Lauren Knopp | DIMACS REU 2025

About Me

Email: lgknopp@uvm.edu

Office: CoRE 417

I am a Computer Science and Mathematics student at the University of Vermont who loves complexity theory, probability, machine learning, unsupervised learning, neural networks, and AI ethics. When I'm not poring over textbooks and papers or furiously writing on whiteboards, you can find me organizing student-centered AI ethics talks at UVM, cooking falafel or massaman curry, or volunteering for GirlsWhoCode in the Burlington, VT area.

Project Description

Title: Property Testing Algorithms Under Space Constraints applied to PAC learning

This summer, I am working on proving memory-sample lower bounds for testing realizability in PAC learning frameworks using streaming and property testing techniques. In particular, I'm investigating whether general testers must obey a tradeoff of the form \( m \cdot s = \Omega(\mathrm{VCdim}(H)^2) \).

Weekly Research Updates

Week 1: May 27 - May 30

I started reviewing topics in Computational Learning Theory and Probability Theory I haven't been exposed to yet. Professor Garg and I met for the first time and discussed realizability in CLT and talked through what it means for a distribution of hypotheses to be realizable. I started writing my project presentation for next week, and am doing an in-depth review of computational learning theory this week utilizing textbooks and lectures from Cambridge and Oxford. I also built this website!

Week 2: June 2 - June 6

I delivered my presentation of Realizability Testers, giving the other REU participants some background into learning theory as well as my task for the remainder of the summer. I started to explore proofs of memory-sample lower bounds using reductions to problems in information theory. I also worked on proving that the maximum amount of samples needed to prove realizability with an accuracy of \(1 - \delta\) corresponds to Corollary 3.2 of Understanding Machine Learning: From Theory to Algorithms.

Week 3: June 9 - June 13

This week, I wrote a proof to establish that realizability testers have an upper bound on sample complexity that is \( m = \frac{1}{\varepsilon} ( \ln |H| + \ln \frac{1}{\delta}) \).
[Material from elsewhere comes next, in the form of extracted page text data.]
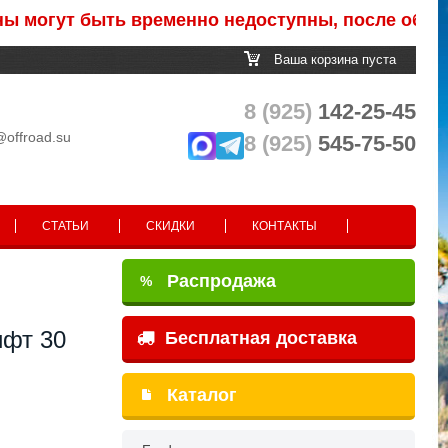
ут быть временно недоступны, после обработки 
Ваша корзина пуста
8 (925)
142-25-45
@offroad.su
8 (925)
545-75-50
СТАТЬИ
СКИДКИ
КОНТАКТЫ
Распродажа
%
ифт 30
Бесплатная доставка
Каталог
In addition, I started reading papers on information theoretic techniques to prove lower bounds. I have practiced these techniques by writting multiple problem reductions to INDEX, which is a popular problem in information theory used to prove lower bounds on samples/memory of other complex problems. We believe that realizability (as a problem) can be reduced to INEDX.

Week 4: June 16 - June 19

I started to conjecture about low sample space realizability testers. My belief is that explicit label testing (or checking for data with matching x values but mismatching y classifications) is the most sample-effient algorithm to test realizability. I believe the lower bound on sample complexity here is \( \Omega(\frac{\delta}{\varepsilon}) \). I'll be working the remainder of this week to prove this lower bound and then think more about how samples and storage in the explicit label testing algorithm lead to a tight memory-sample lower bound on realizability testing. (With the set of binary functions on some finite set of input being the hypothesis class we will test on)

Week 5: June 23 - June 27

So, funny story. We've actually reached the conclusion that there is no memory sample tradeoff in realizability testing under the streaming model we are using. The reason for this is primarily due to the fact that we only require to have memory the same size as the VCdimension, with the samples we save being able to "shatter" the hypothesis class. With an already fixed sample size of \( \Omega(\frac{\delta}{\varepsilon}) \), there is no substantial memory sample tradeoff. I'll be proving the subsequent cases of potential hypothesis classes in weeks 6 and 7.

Week 6: June 30 - July 4

This week, I developed a better intuitive understanding of the limited memory required of the streaming algorithm we use to test realizability. I also started proofs of correctness in edge cases when adjusting memory and continuing to fix our sample size, where all hypotheses within a hypothesis class are \(2\epsilon\) far from realizable which is the large error instance case, as well as a hypothesis class that is within \(\epsilon\) of realizable (meaning that there exists a hypothesis such that true error is less than \(\epsilon\)). The Large error case was pretty ease to show, while the ambigious case of limited error is difficult. I may continue that proof into week 7.

Funding and Acknowledgements

Thank you to Prof. Sumegha Garg, Dr. Lazaros Gallos, and Lawrence Frolov for their mentorship and support throughout the program. Thank you also to Charles University in Prague and the DIMACS REU as a whole for their funding and accommodations. This work was supported by NSF grant CCF-2447342.